Essa experiência pode ser perturbadora, não apenas para quem cria, como para aqueles à sua volta. A maioria das pessoas não quer ver destruído o mundo organizado a duras penas no qual elas se sentem mais seguras, confortáveis e por vezes mais felizes. A idéia de que é melhor não saber para nao ter que mudar é um padrão de muita gente.

Para os mais conservadores, a sensação é de que nunca se conhece realmente o indivíduo que pensa. Porque quem pensa pode sempre mudar, quebrar regras, subverter os padrões. Não se sabe exatamente em que mundo ele está ou a que tipo de ação suas divagações podem levar. O pensador é uma encarnação de variáveis.

Pensar – isto é, admitir mudanças – não significa que faremos coisas contra o bom senso, que mudaremos mesmo, ou que estaremos em mudança permanente. Mas pensar, em si, é uma forma de trair, pela simples aceitação das alternativas.

Existe uma diferença entre pensar e fazer, ou pensar e ser. Não há nada melhor do que pensar e não mudar, o que seria uma escolha mais consciente pela estabilidade, mas a natureza do pensador assusta, assim como onde seu pensamento pode parar.

Um exemplo. Há pessoas que leram meus romances e já me disseram coisas do tipo: “Como você pôde pensar naquilo, é tão cruel!” Como se alguém capaz de pensar em uma situação onde a crueldade se manifesta de maneira chocante faça parte de quem a criou.

Romancistas tiram da realidade a maior parte das coisas que não conhecem, não sentem ou não lhe pertencem, como um empréstimo. Eles não são seus personagens, elementos construídos para fazer sentido em si mesmos. Porém, a partir do momento em que aquilo foi recriado dentro de um livro, passou também a pertencer ao seu criador. E a simples ligação da criatura com seu criador, o fato de um ter saído do outro, já é suficiente para assustar outras pessoas.

A mente inquisitiva não pode ser vista apenas como uma ameaça que carregamos ao entes queridos e pessoas próximas. A mudança é também o que nos faz melhorar, criar coisas boas e atrair para as pessoas de que gostamos algo melhor – inclusive de nós mesmos.
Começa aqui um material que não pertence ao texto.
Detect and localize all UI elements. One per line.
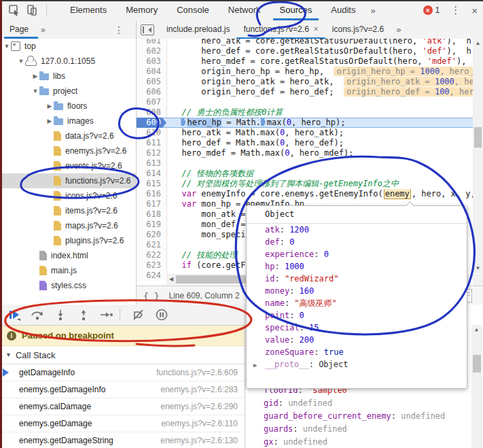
panel-tab-memory[interactable]: Memory <box>116 0 167 20</box>
scope-scrollbar[interactable]: ▲ <box>471 325 482 448</box>
tree-item-events-js-v-2-6[interactable]: events.js?v=2.6 <box>0 158 136 173</box>
callstack-frame[interactable]: enemys.getDamageenemys.js?v=2.6:110 <box>0 415 245 432</box>
tree-item-items-js-v-2-6[interactable]: items.js?v=2.6 <box>0 203 136 218</box>
tree-item-enemys-js-v-2-6[interactable]: enemys.js?v=2.6 <box>0 143 136 158</box>
scope-property-row[interactable]: gx: undefined <box>245 436 483 448</box>
code-line-610[interactable]: 610 hero_atk = Math.max(0, hero_atk); <box>137 128 473 138</box>
code-line-609[interactable]: 609 hero_hp = Math.max(0, hero_hp); <box>137 118 473 128</box>
chevron-right-icon[interactable]: ▶ <box>46 118 54 124</box>
tree-item-images[interactable]: ▶images <box>0 114 136 128</box>
line-number[interactable]: 612 <box>137 148 167 158</box>
scope-property-row[interactable]: guards: undefined <box>245 423 483 436</box>
line-number[interactable]: 603 <box>137 56 167 67</box>
step-position-marker[interactable] <box>181 118 185 126</box>
code-line-604[interactable]: 604 origin_hero_hp = hero_hp, origin_her… <box>137 67 473 77</box>
devtools-menu-button[interactable]: ⋮ <box>450 4 461 16</box>
line-number[interactable]: 614 <box>137 169 167 179</box>
line-number[interactable]: 622 <box>137 250 167 260</box>
line-number[interactable]: 617 <box>137 199 167 209</box>
chevron-down-icon[interactable]: ▼ <box>3 43 11 50</box>
line-number[interactable]: 615 <box>137 179 167 189</box>
code-line-611[interactable]: 611 hero_def = Math.max(0, hero_def); <box>137 138 473 148</box>
tree-item-main-js[interactable]: main.js <box>0 263 136 278</box>
code-line-612[interactable]: 612 hero_mdef = Math.max(0, hero_mdef); <box>137 148 473 158</box>
callstack-frame[interactable]: enemys.calDamageenemys.js?v=2.6:290 <box>0 398 245 415</box>
editor-vertical-scrollbar[interactable]: ▲ ▼ <box>473 39 483 273</box>
panel-tab-audits[interactable]: Audits <box>321 0 365 20</box>
scroll-down-icon[interactable]: ▼ <box>473 264 483 273</box>
panel-tab-sources[interactable]: Sources <box>270 0 322 20</box>
tree-item-maps-js-v-2-6[interactable]: maps.js?v=2.6 <box>0 218 136 233</box>
callstack-frame[interactable]: enemys.getDamageStringenemys.js?v=2.6:13… <box>0 432 245 448</box>
line-number[interactable]: 606 <box>137 87 167 97</box>
step-button[interactable] <box>98 307 115 323</box>
proto-row[interactable]: ▶ __proto__: Object <box>247 358 467 371</box>
line-number[interactable]: 621 <box>137 240 167 250</box>
code-line-614[interactable]: 614 // 怪物的各项数据 <box>137 169 473 179</box>
editor-more-tabs-button[interactable]: » <box>391 24 406 35</box>
tree-item-127-0-0-1-1055[interactable]: ▼127.0.0.1:1055 <box>0 54 136 69</box>
tree-item-libs[interactable]: ▶libs <box>0 69 136 84</box>
editor-tab[interactable]: icons.js?v=2.6 <box>325 20 391 39</box>
navigator-menu-button[interactable]: ⋮ <box>114 24 124 35</box>
scrollbar-thumb[interactable] <box>473 355 481 373</box>
line-number[interactable]: 602 <box>137 46 167 56</box>
code-line-607[interactable]: 607 <box>137 97 473 107</box>
line-number[interactable]: 620 <box>137 230 167 240</box>
code-line-605[interactable]: 605 origin_hero_atk = hero_atk, origin_h… <box>137 77 473 87</box>
line-number[interactable]: 618 <box>137 209 167 220</box>
tree-item-project[interactable]: ▼project <box>0 84 136 99</box>
scroll-up-icon[interactable]: ▲ <box>473 39 483 48</box>
tree-item-data-js-v-2-6[interactable]: data.js?v=2.6 <box>0 128 136 143</box>
navigator-more-tabs-button[interactable]: » <box>41 25 46 35</box>
chevron-down-icon[interactable]: ▼ <box>17 58 25 65</box>
tree-item-icons-js-v-2-6[interactable]: icons.js?v=2.6 <box>0 188 136 203</box>
chevron-right-icon[interactable]: ▶ <box>31 73 39 80</box>
editor-tab[interactable]: include.preload.js <box>160 20 236 39</box>
devtools-close-button[interactable]: × <box>471 5 478 16</box>
code-line-602[interactable]: 602 hero_def = core.getRealStatusOrDefau… <box>137 46 473 56</box>
tree-item-index-html[interactable]: index.html <box>0 248 136 263</box>
step-over-button[interactable] <box>29 307 46 323</box>
resume-button[interactable] <box>5 307 23 323</box>
hide-navigator-icon[interactable] <box>141 24 154 35</box>
code-line-608[interactable]: 608 // 勇士的负属性都按0计算 <box>137 107 473 118</box>
callstack-frame[interactable]: enemys.getDamageInfoenemys.js?v=2.6:283 <box>0 381 245 398</box>
tree-item-plugins-js-v-2-6[interactable]: plugins.js?v=2.6 <box>0 233 136 248</box>
line-number[interactable]: 607 <box>137 97 167 107</box>
scope-property-row[interactable]: gid: undefined <box>245 397 483 410</box>
line-number[interactable]: 616 <box>137 189 167 199</box>
scrollbar-thumb[interactable] <box>474 127 482 148</box>
editor-tab[interactable]: functions.js?v=2.6× <box>236 20 325 39</box>
line-number[interactable]: 623 <box>137 260 167 271</box>
step-position-marker[interactable] <box>261 118 266 126</box>
step-out-button[interactable] <box>75 307 92 323</box>
line-number[interactable]: 624 <box>137 271 167 281</box>
code-line-613[interactable]: 613 <box>137 158 473 169</box>
scroll-up-icon[interactable]: ▲ <box>471 325 482 334</box>
deactivate-breakpoints-button[interactable] <box>130 307 147 323</box>
panel-tab-elements[interactable]: Elements <box>60 0 116 20</box>
step-into-button[interactable] <box>52 307 69 323</box>
panel-tab-network[interactable]: Network <box>219 0 270 20</box>
close-tab-icon[interactable]: × <box>314 24 319 34</box>
callstack-frame[interactable]: getDamageInfofunctions.js?v=2.6:609 <box>0 364 245 381</box>
hovered-variable[interactable]: enemy <box>384 189 411 199</box>
device-toolbar-icon[interactable] <box>24 3 39 17</box>
line-number[interactable]: 601 <box>137 39 167 46</box>
line-number[interactable]: 610 <box>137 128 167 138</box>
navigator-tab-page[interactable]: Page <box>7 20 31 39</box>
line-number[interactable]: 619 <box>137 220 167 230</box>
line-number[interactable]: 613 <box>137 158 167 169</box>
panel-tab-console[interactable]: Console <box>167 0 219 20</box>
more-panels-button[interactable]: » <box>365 5 380 16</box>
error-badge[interactable]: × 1 <box>423 5 440 15</box>
pretty-print-icon[interactable]: { } <box>143 291 159 301</box>
line-number[interactable]: 604 <box>137 67 167 77</box>
chevron-down-icon[interactable]: ▼ <box>31 88 39 94</box>
code-line-603[interactable]: 603 hero_mdef = core.getRealStatusOrDefa… <box>137 56 473 67</box>
tree-item-top[interactable]: ▼top <box>0 39 136 54</box>
code-line-616[interactable]: 616 var enemyInfo = core.enemys.getEnemy… <box>137 189 473 199</box>
breakpoint-line-number[interactable]: 609 <box>137 118 166 128</box>
tree-item-floors[interactable]: ▶floors <box>0 99 136 114</box>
Por trás das boas mudanças do mundo, desde as revoluções libertárias aos grandes engenhos, há uma história do pensamento e de pensadores que utilizaram sua inquietação permanente para fazer o mundo melhor. Isso funciona também no microcosmo onde vivemos. Um pensador procura, antes de tudo, se tornar um ser humano melhor. E isso faz com que todos os que estão à sua volta, de uma forma ou outra, acabem por se beneficiar.


Quem não aceita o pensamento escamoteia o fato de que a vida é mutante. E, na tentativa conservadora ou amedrontada de congelar no tempo, renuncia à vida.